_Task requirements_: Using the listing below, output only the lines from the one that contains "Type de propriété à Londres" through the one that contains "PALABRAS CON SENTIDO", inclusive, exactly as given and without images.

_Listed records_:
[Start of section]

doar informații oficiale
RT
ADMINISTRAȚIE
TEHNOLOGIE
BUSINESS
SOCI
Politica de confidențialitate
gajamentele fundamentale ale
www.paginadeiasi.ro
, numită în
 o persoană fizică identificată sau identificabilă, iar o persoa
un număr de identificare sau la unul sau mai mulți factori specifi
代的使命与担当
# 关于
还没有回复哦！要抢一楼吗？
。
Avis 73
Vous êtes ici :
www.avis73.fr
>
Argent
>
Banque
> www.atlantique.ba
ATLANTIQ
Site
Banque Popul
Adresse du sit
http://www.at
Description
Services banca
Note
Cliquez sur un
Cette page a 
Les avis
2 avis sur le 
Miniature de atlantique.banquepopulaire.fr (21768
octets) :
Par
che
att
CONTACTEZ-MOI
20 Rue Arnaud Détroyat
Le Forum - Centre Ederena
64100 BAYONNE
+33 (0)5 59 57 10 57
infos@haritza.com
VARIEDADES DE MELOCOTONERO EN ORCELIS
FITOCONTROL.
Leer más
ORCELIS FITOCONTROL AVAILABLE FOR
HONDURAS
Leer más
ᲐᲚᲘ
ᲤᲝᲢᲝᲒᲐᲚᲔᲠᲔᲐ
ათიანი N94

[End of section]
[Start of section]

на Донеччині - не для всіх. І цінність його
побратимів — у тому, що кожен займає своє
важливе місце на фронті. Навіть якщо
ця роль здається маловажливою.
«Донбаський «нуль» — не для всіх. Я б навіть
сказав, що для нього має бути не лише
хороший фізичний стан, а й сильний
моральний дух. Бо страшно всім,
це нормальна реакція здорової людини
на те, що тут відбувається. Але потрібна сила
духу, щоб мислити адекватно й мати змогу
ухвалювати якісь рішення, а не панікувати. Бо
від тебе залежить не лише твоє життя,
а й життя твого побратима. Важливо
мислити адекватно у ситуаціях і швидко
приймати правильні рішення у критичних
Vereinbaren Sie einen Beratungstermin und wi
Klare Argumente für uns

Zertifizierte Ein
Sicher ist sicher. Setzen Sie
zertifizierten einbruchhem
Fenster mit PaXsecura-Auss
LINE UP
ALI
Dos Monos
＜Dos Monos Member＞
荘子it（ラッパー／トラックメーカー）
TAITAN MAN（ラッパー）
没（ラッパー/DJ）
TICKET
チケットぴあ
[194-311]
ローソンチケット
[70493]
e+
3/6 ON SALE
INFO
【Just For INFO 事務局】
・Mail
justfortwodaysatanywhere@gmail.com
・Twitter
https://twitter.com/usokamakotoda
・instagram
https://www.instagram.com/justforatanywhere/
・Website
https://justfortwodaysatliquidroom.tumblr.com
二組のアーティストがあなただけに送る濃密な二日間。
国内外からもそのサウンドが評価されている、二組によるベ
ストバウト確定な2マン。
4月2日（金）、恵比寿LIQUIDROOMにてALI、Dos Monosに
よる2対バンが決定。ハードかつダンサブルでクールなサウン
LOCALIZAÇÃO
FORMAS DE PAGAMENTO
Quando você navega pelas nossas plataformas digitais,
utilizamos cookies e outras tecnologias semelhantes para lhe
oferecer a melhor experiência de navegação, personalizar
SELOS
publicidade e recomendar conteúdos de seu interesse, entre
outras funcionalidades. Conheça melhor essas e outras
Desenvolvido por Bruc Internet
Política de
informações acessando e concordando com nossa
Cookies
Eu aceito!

[End of section]
[Start of section]

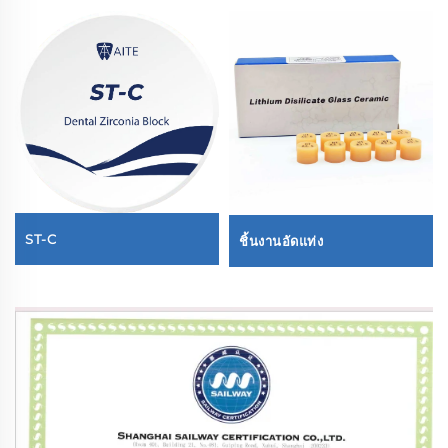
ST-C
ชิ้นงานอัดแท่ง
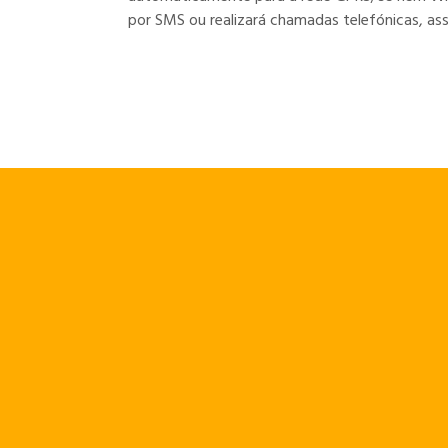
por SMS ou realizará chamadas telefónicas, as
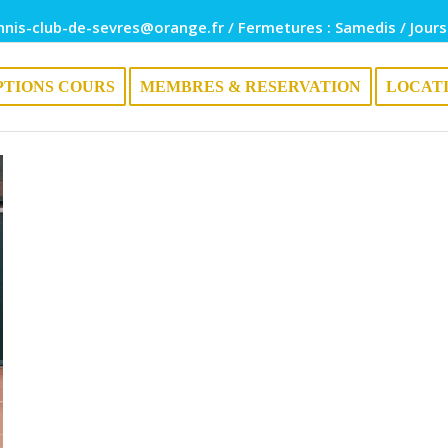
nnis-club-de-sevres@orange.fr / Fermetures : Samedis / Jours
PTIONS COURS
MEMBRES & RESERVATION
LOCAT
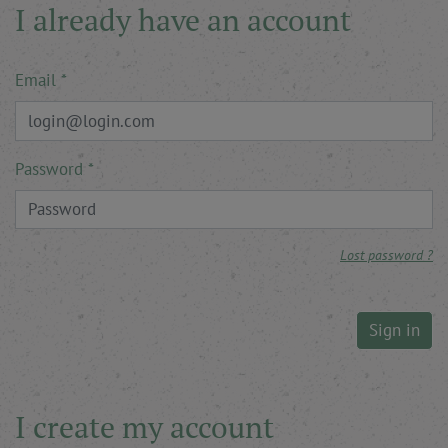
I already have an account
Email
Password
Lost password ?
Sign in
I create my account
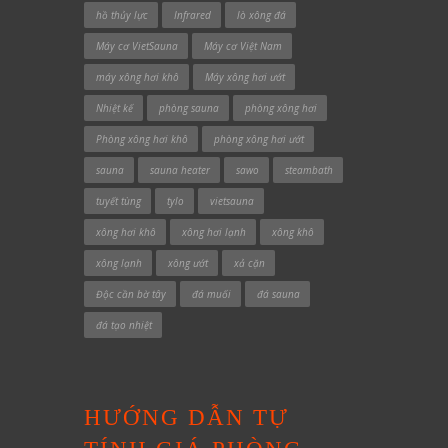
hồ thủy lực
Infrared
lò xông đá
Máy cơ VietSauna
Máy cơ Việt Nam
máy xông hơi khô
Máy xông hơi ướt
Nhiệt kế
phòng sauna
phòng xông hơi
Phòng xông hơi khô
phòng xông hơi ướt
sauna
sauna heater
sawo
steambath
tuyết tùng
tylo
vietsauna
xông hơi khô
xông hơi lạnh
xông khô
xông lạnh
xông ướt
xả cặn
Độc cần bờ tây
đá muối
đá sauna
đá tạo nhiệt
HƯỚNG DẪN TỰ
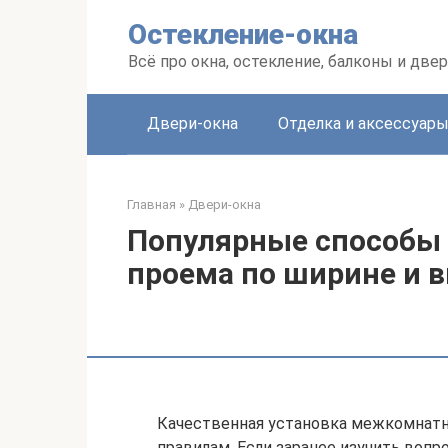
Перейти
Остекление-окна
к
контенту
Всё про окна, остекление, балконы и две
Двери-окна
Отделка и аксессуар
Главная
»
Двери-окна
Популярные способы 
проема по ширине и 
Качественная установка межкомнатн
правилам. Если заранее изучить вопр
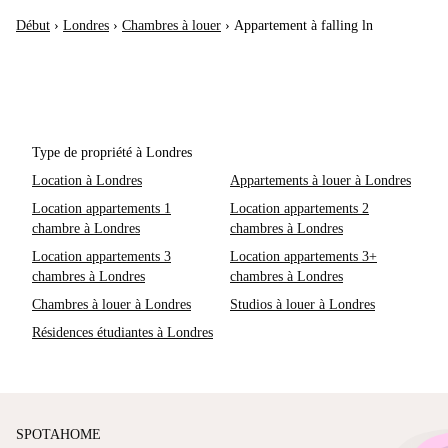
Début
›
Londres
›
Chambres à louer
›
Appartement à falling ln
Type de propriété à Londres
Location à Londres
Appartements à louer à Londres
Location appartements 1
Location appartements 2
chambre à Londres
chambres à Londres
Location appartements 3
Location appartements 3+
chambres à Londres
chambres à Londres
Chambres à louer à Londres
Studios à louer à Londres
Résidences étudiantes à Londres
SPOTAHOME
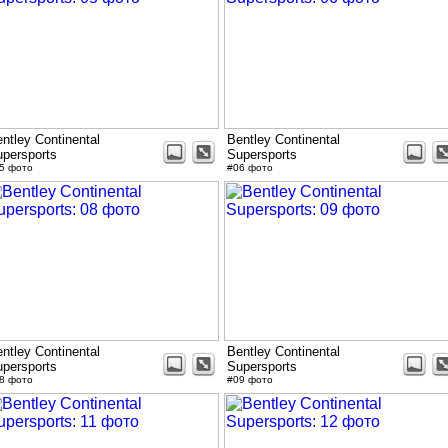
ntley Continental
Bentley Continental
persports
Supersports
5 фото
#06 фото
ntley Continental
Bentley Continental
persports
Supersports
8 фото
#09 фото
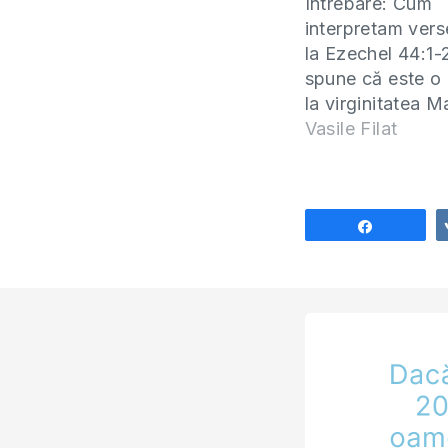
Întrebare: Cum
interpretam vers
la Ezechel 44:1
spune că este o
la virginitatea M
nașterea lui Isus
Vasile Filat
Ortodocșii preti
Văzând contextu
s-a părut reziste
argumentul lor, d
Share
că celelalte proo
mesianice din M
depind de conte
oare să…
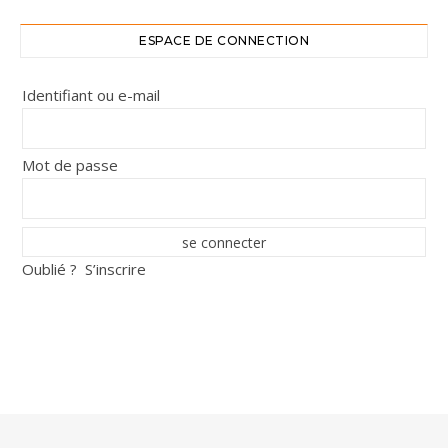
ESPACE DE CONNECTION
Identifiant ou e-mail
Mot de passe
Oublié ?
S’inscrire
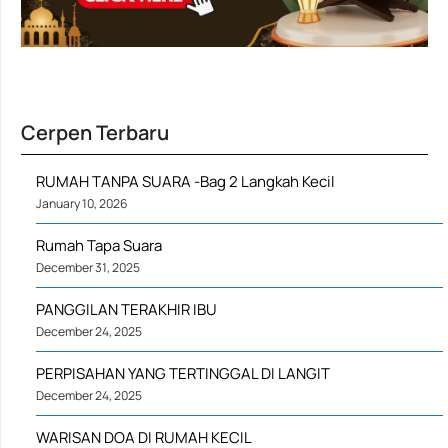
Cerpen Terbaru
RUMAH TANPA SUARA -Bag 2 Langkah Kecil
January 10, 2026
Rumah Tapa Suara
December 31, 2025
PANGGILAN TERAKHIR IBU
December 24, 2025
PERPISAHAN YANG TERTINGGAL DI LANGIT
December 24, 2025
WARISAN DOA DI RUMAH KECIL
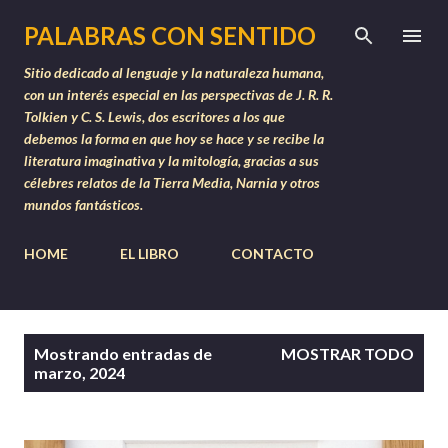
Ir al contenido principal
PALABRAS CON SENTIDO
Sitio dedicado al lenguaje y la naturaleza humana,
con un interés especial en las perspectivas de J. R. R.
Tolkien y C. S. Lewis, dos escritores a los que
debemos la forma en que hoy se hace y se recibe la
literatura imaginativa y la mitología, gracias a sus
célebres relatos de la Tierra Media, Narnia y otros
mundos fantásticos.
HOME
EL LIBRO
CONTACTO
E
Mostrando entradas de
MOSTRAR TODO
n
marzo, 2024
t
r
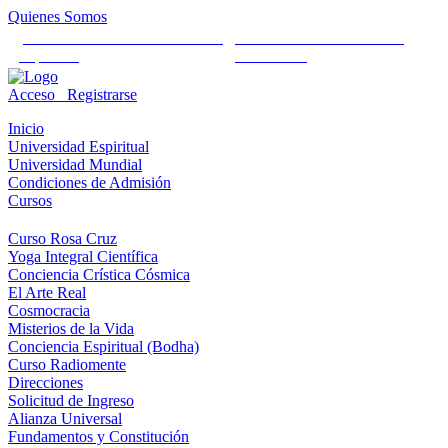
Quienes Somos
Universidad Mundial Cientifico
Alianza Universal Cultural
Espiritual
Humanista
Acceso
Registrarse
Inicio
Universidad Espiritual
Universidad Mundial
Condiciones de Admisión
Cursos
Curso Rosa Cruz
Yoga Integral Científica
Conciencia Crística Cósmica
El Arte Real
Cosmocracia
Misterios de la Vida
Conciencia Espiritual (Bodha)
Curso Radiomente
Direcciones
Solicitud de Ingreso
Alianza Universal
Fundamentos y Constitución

[End of section]

_Problem solution_:
Type de propriété à Londres
Location à Londres
Appartements à louer à Londres
Location appartements 1
Location appartements 2
chambre à Londres
chambres à Londres
Location appartements 3
Location appartements 3+
chambres à Londres
chambres à Londres
Chambres à louer à Londres
Studios à louer à Londres
Résidences étudiantes à Londres
SPOTAHOME
ntley Continental
Bentley Continental
persports
Supersports
5 фото
#06 фото
ntley Continental
Bentley Continental
persports
Supersports
8 фото
#09 фото
Întrebare: Cum
interpretam vers
la Ezechel 44:1
spune că este o
la virginitatea M
nașterea lui Isus
Vasile Filat
Ortodocșii preti
Văzând contextu
s-a părut reziste
argumentul lor, d
Share
că celelalte proo
mesianice din M
depind de conte
oare să…
ESPACE DE CONNECTION
Identifiant ou e-mail
Mot de passe
Oublié ?
S’inscrire
Cerpen Terbaru
RUMAH TANPA SUARA -Bag 2 Langkah Kecil
January 10, 2026
Rumah Tapa Suara
December 31, 2025
PANGGILAN TERAKHIR IBU
December 24, 2025
PERPISAHAN YANG TERTINGGAL DI LANGIT
December 24, 2025
WARISAN DOA DI RUMAH KECIL
Ir al contenido principal
PALABRAS CON SENTIDO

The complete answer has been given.